Oude Testament

Nieuwe Testament

Genesis 48:1-6 NBG-vertaling 1951 (NBG51)

1. Hierna gebeurde het, dat men tot Jozef zeide: Zie, uw vader is ziek. Daarop nam hij zijn beide zonen met zich, Manasse en Efraïm.

2. Toen men aan Jakob meegedeeld had: Zie, uw zoon Jozef komt tot u, verzamelde Israël al zijn krachten en ging op het bed zitten.

3. En Jakob zeide tot Jozef: God, de Almachtige, is mij verschenen te Luz in het land Kanaän en heeft mij gezegend

4. en tot mij gezegd: zie, Ik zal u vruchtbaar maken, u vermenigvuldigen en u maken tot een menigte van volken; Ik zal dit land aan uw nageslacht geven tot een altoosdurende bezitting.

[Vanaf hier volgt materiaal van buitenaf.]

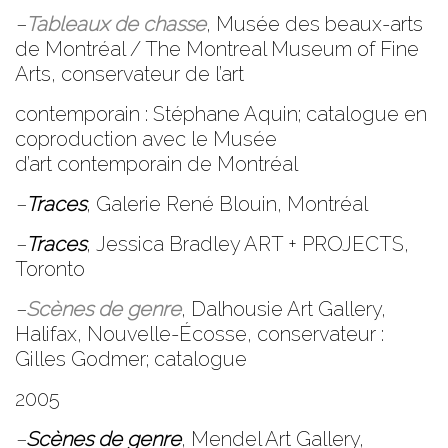
–
Tableaux de chasse
,
Musée des beaux-arts
de Montréal / The Montreal Museum of Fine
Arts
, conservateur de l’art
contemporain : Stéphane Aquin; catalogue en
coproduction avec le Musée
d’art contemporain de Montréal
–
Traces
,
Galerie René Blouin,
Montréal
–
Traces
,
Jessica Bradley ART + PROJECTS
,
Toronto
–
Scènes de genre
,
Dalhousie Art Gallery
,
Halifax, Nouvelle-Écosse, conservateur :
Gilles Godmer; catalogue
2005
–
Scènes de genre
,
Mendel Art Gallery
,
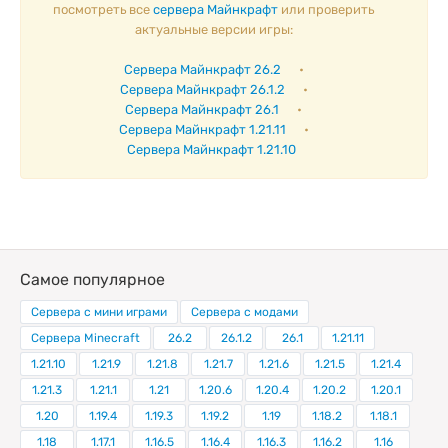
посмотреть все
сервера Майнкрафт
или проверить
актуальные версии игры:
Сервера Майнкрафт 26.2
•
Сервера Майнкрафт 26.1.2
•
Сервера Майнкрафт 26.1
•
Сервера Майнкрафт 1.21.11
•
Сервера Майнкрафт 1.21.10
Самое популярное
Сервера с мини играми
Сервера с модами
Сервера Minecraft
26.2
26.1.2
26.1
1.21.11
1.21.10
1.21.9
1.21.8
1.21.7
1.21.6
1.21.5
1.21.4
1.21.3
1.21.1
1.21
1.20.6
1.20.4
1.20.2
1.20.1
1.20
1.19.4
1.19.3
1.19.2
1.19
1.18.2
1.18.1
1.18
1.17.1
1.16.5
1.16.4
1.16.3
1.16.2
1.16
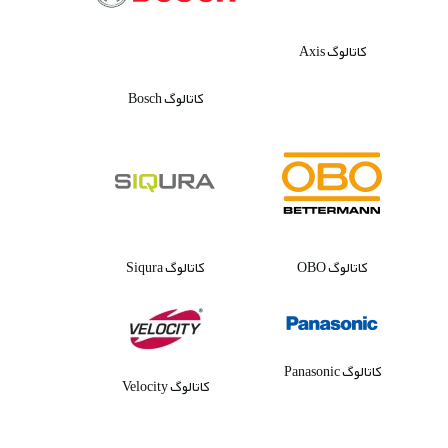
کاتالوگ Axis
کاتالوگ Bosch
کاتالوگ OBO
کاتالوگ Siqura
کاتالوگ Panasonic
کاتالوگ Velocity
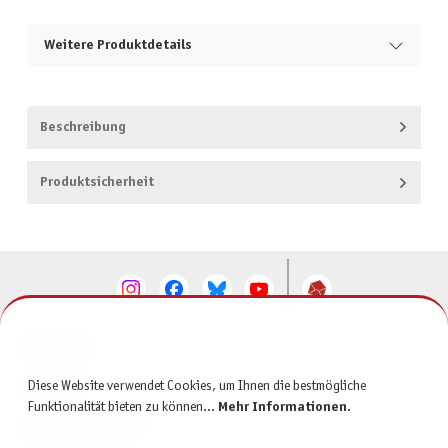
Weitere Produktdetails
Beschreibung
Produktsicherheit
KONTAKT
Diese Website verwendet Cookies, um Ihnen die bestmögliche
SERVICE
Funktionalität bieten zu können...
Mehr Informationen
.
INFORMATIONEN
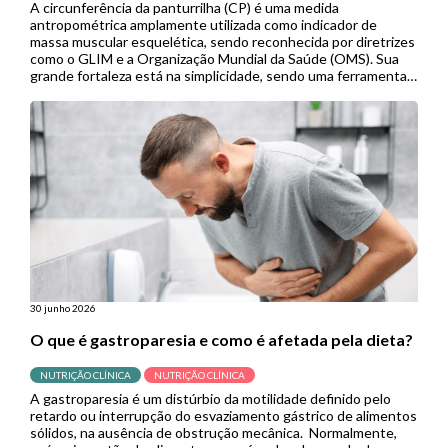
A circunferência da panturrilha (CP) é uma medida
antropométrica amplamente utilizada como indicador de
massa muscular esquelética, sendo reconhecida por diretrizes
como o GLIM e a Organização Mundial da Saúde (OMS). Sua
grande fortaleza está na simplicidade, sendo uma ferramenta
de baixo custo, não invasiva e de fácil aplicação, especialmente
útil em contextos de menor […]
30 junho 2026
O que é gastroparesia e como é afetada pela dieta?
NUTRIÇÃO CLÍNICA
NUTRIÇÃO CLÍNICA
A gastroparesia é um distúrbio da motilidade definido pelo
retardo ou interrupção do esvaziamento gástrico de alimentos
sólidos, na ausência de obstrução mecânica. Normalmente,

5. En nu, uw beide zonen, die u in het land Egypte geboren zijn, voordat ik tot u naar Egypte gekomen was, zij zijn de mijne; Efraïm en Manasse zullen mij als Ruben en Simeon zijn.

6. Maar uw nakomelingen, die gij na hen verwekt hebt, zullen de uwe zijn; naar de naam hunner broeders zullen zij genoemd worden in hun erfdeel.